Page images and extracted text:
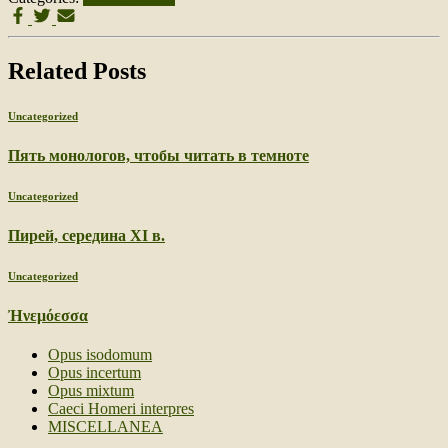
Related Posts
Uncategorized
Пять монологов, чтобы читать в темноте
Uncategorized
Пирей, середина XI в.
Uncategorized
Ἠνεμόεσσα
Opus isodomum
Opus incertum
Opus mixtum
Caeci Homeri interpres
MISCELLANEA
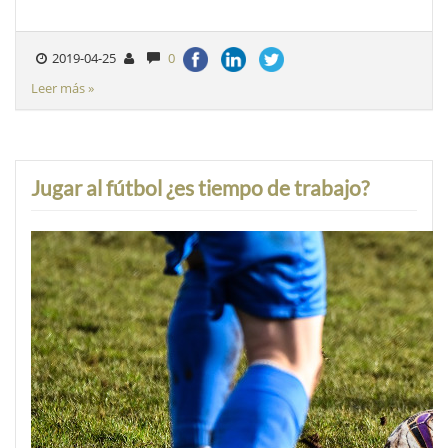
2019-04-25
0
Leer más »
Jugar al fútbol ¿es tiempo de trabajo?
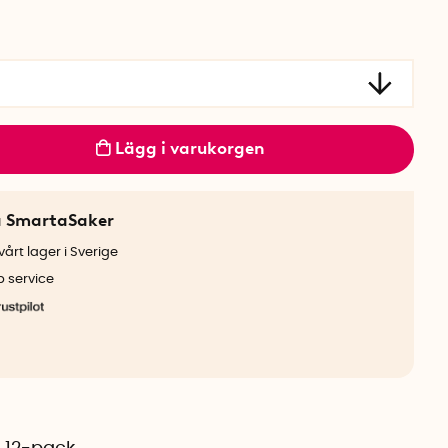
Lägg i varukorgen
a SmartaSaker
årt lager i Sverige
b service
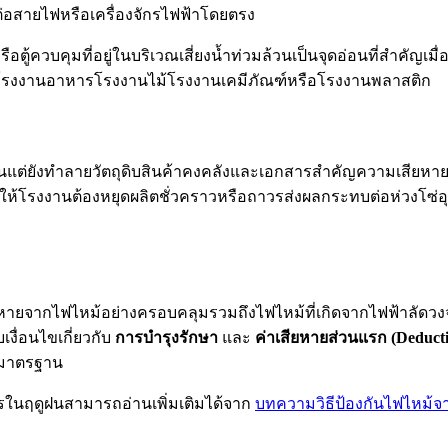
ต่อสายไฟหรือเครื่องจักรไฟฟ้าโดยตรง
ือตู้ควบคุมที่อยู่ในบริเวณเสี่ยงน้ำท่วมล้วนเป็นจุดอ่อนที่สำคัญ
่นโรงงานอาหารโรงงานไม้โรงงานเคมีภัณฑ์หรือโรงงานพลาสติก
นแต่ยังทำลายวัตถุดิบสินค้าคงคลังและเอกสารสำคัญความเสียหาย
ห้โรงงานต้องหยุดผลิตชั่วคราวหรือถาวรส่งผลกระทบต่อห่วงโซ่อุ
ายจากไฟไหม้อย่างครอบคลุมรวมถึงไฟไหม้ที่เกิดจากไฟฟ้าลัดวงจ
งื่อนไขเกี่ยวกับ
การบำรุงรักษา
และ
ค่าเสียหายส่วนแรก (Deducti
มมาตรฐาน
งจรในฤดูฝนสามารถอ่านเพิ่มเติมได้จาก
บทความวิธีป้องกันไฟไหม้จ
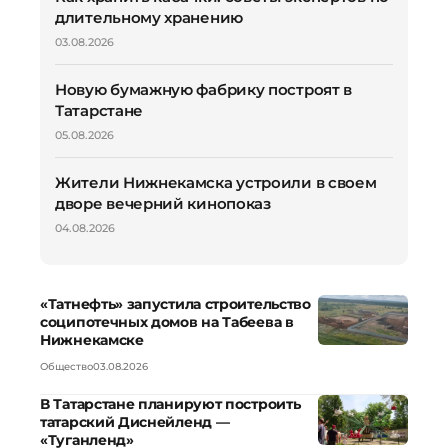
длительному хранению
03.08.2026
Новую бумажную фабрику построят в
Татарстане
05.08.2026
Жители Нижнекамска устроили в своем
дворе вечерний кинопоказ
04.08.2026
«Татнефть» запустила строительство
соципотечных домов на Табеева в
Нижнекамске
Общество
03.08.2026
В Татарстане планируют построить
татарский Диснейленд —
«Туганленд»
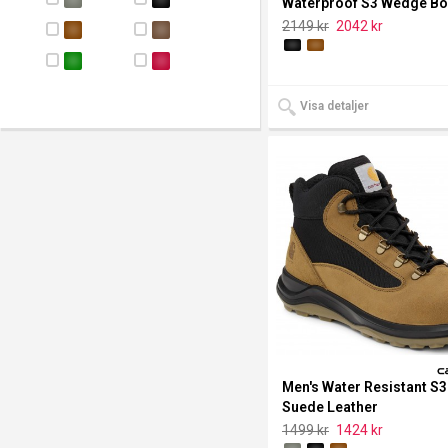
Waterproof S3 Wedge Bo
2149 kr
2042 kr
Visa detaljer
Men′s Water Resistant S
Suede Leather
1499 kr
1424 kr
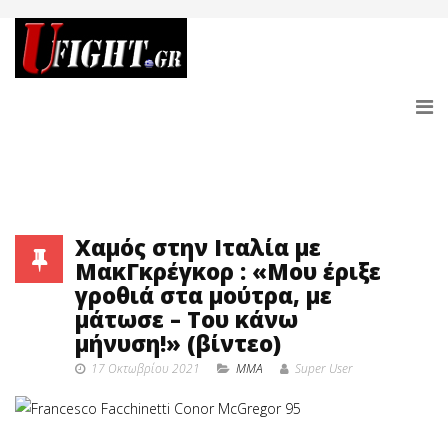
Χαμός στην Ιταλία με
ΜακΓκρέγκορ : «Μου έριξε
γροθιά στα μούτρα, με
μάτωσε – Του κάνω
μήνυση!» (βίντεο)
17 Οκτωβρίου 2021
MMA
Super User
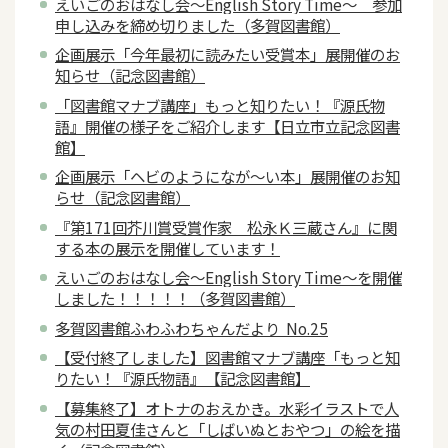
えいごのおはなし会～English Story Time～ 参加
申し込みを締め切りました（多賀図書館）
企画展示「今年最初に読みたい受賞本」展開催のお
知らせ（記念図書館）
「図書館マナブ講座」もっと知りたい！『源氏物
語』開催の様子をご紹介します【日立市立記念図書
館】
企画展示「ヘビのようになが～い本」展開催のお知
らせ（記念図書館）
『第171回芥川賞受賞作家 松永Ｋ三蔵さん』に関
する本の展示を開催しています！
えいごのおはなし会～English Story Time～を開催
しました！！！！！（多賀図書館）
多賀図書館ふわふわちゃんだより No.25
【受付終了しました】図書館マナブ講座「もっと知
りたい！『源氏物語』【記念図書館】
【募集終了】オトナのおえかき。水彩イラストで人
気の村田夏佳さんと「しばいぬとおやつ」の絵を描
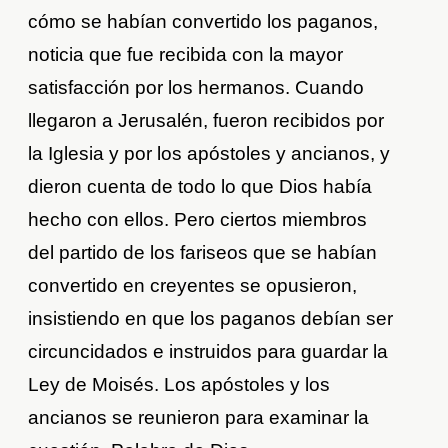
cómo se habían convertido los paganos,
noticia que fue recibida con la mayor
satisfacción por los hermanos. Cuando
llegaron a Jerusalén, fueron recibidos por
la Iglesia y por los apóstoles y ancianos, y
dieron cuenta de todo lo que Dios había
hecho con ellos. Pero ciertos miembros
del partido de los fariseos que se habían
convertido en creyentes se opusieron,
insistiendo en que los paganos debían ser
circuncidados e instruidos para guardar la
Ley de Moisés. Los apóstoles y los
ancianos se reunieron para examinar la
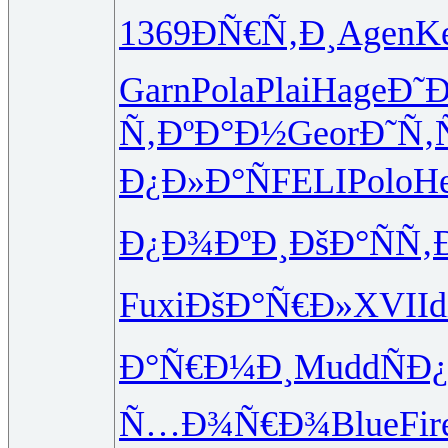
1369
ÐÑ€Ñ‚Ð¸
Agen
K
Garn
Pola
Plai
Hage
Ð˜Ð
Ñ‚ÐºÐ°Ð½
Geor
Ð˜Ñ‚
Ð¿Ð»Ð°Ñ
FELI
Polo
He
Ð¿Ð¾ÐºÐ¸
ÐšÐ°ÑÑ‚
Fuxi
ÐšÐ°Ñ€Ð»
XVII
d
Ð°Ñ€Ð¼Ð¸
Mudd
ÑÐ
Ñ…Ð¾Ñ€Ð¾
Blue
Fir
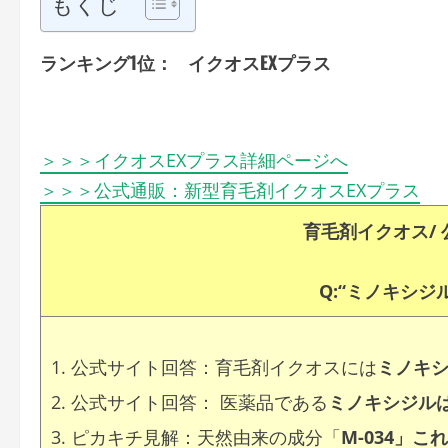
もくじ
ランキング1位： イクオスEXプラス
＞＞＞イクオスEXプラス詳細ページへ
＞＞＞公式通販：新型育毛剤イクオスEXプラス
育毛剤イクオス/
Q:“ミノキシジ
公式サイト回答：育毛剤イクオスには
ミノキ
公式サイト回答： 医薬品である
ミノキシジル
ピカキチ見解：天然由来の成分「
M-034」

> ACTIVITY: Show all lines in the entries above where the word "企画展示" appears.

> TASK SOLUTION:
企画展示「今年最初に読みたい受賞本」展開催のお
企画展示「ヘビのようになが～い本」展開催のお知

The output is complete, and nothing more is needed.